Schedule for April 2009:
Monday Apr. 6, 2009, 10:30 AM EDT
Monday Apr. 13, 2009, 10:30 AM EDT
Monday Apr. 20, 2009, 10:30 AM EDT
Monday Apr. 27, 2009, 10:30 AM EDT
6. Any other business
- [Ian] Next week I'd like to be able to take a look at what 1149.7 might mean for SJTAG. Patrick and Adam are both keen be involved in that discussion.
- [Brad] I've already bees asked if this means we only need two pins in the backplane now!
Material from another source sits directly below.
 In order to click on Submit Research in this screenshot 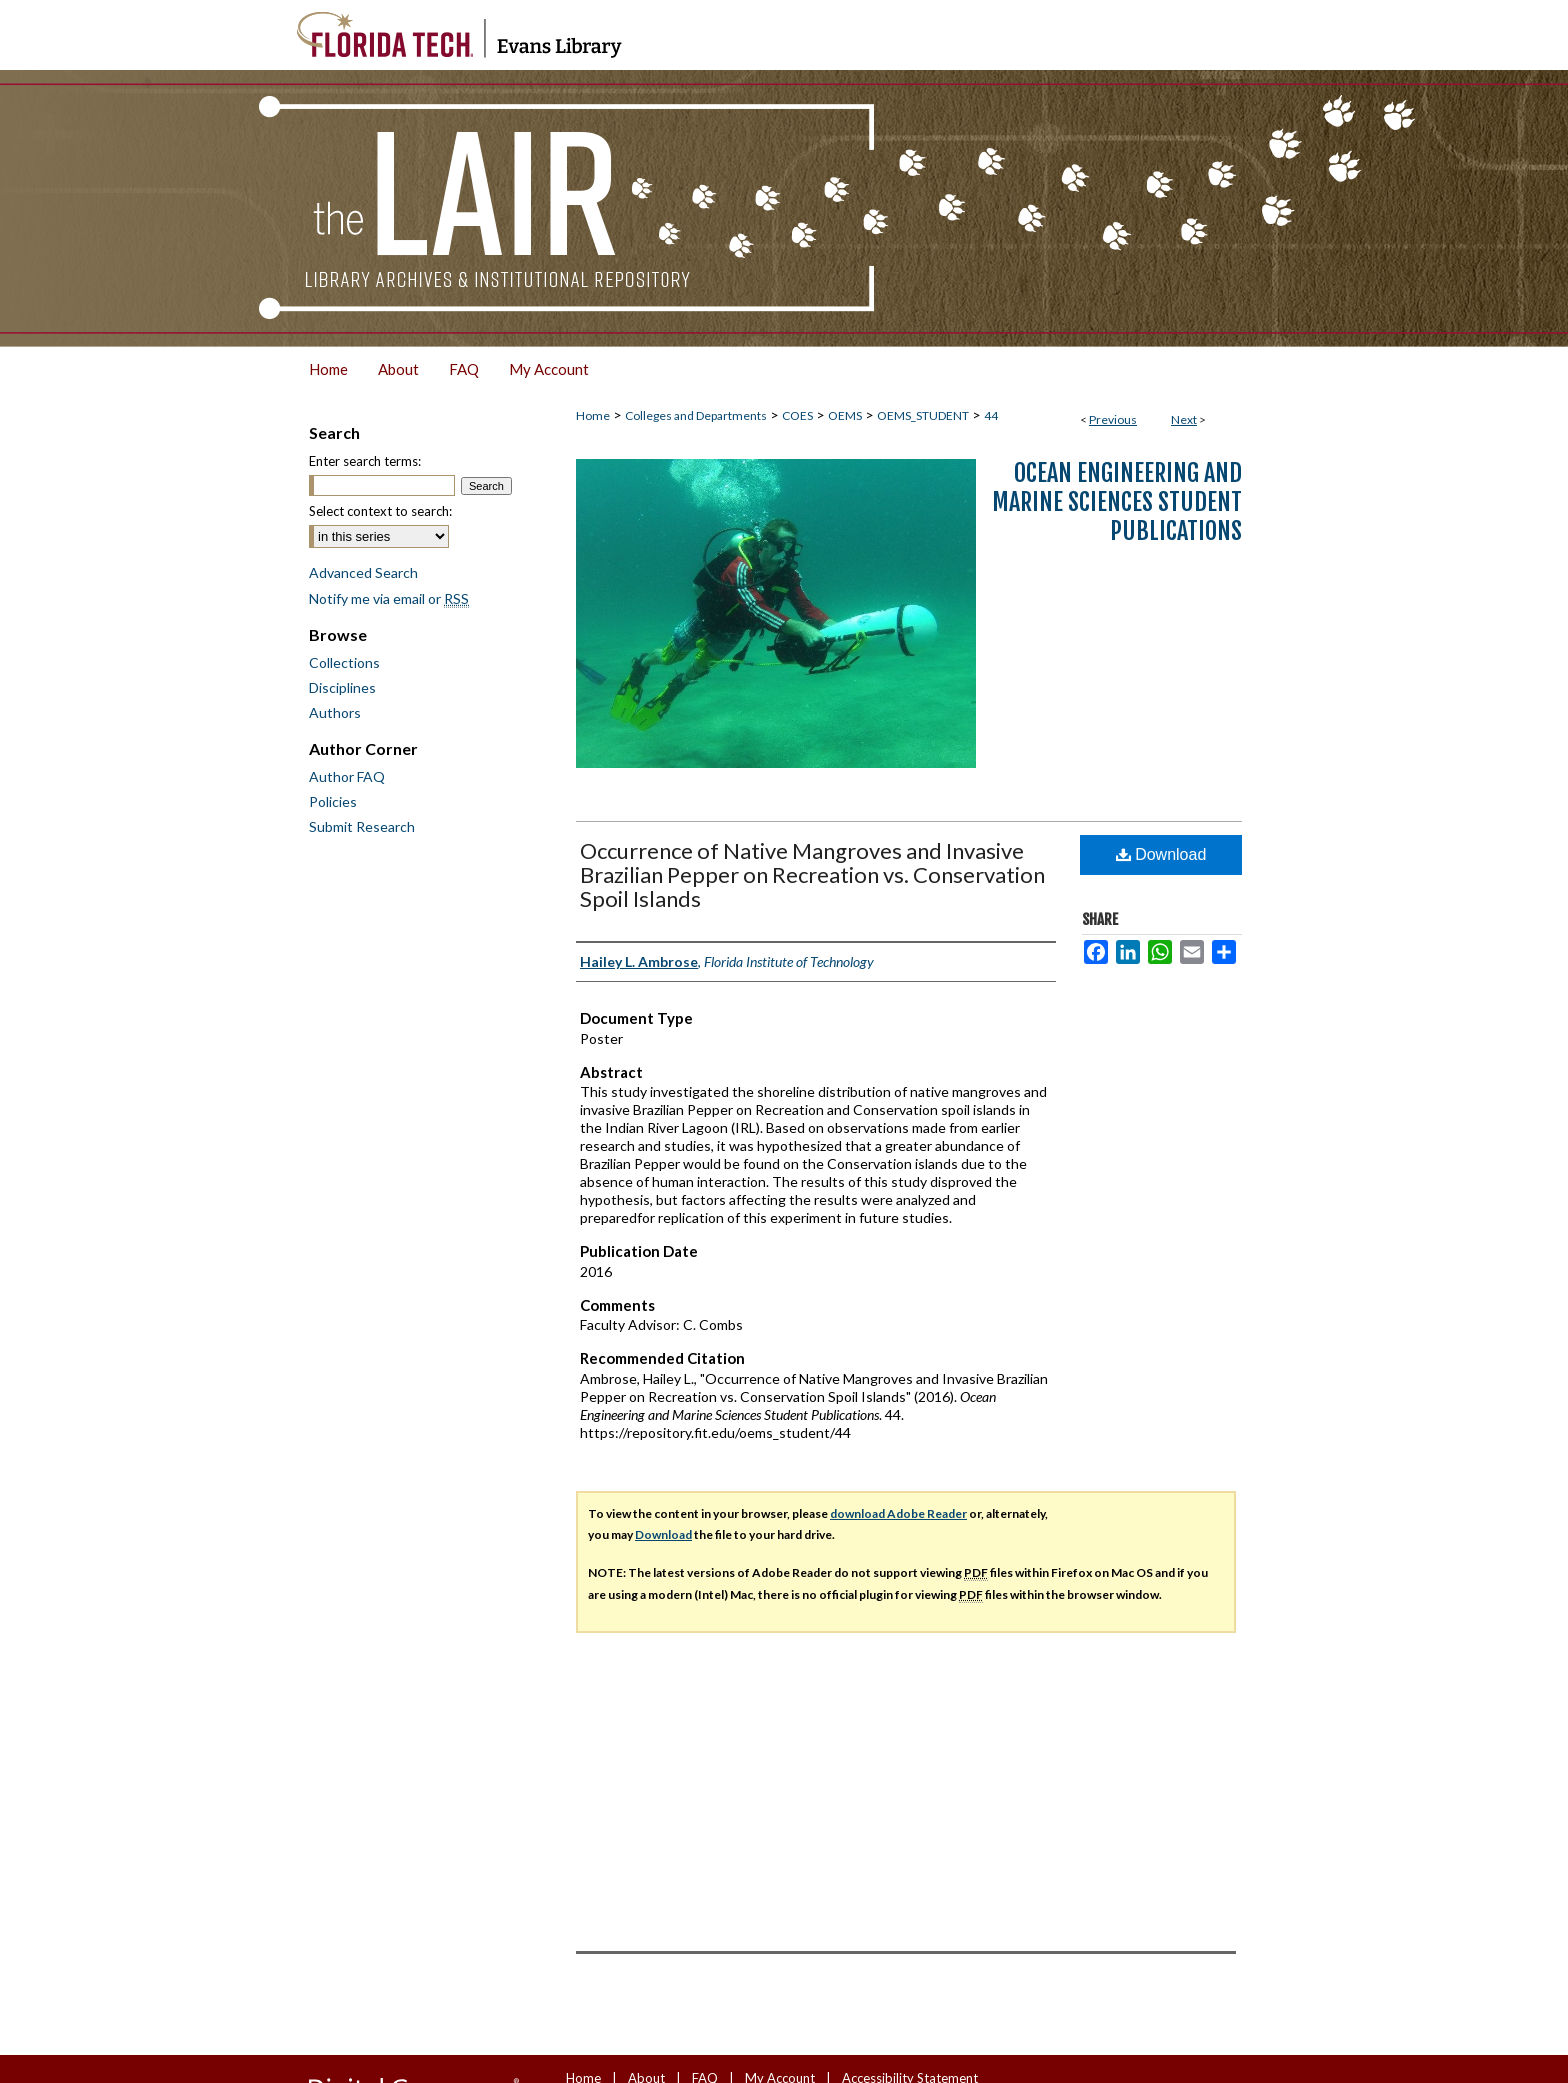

- [Harrison] It's interesting that it is coming from that angle; I've seen some movement in the area I'd expect to see earliest uptake, the mobile market.
- [Ian] I'd expect that too. It's probably the area where the reduced pin count has the highest impact. For many backplanes saving a couple of pins might not be such a big deal.
- [Brad] I'm talking about products that are already short of pins for JTAG.
- [Tim] And pins can add up, if you need to have more than one TAP.
- [Harrison] The biggest investment is to get it inside the chip.
- [Ian] I also wanted to get back to the Operating Procedures, but I'm not going to hold up the technical discussions for that. We'll just see how time goes.
7. Review new action items
Moved to adjourn at 11:25 AM EDT by Peter, seconded by Tim.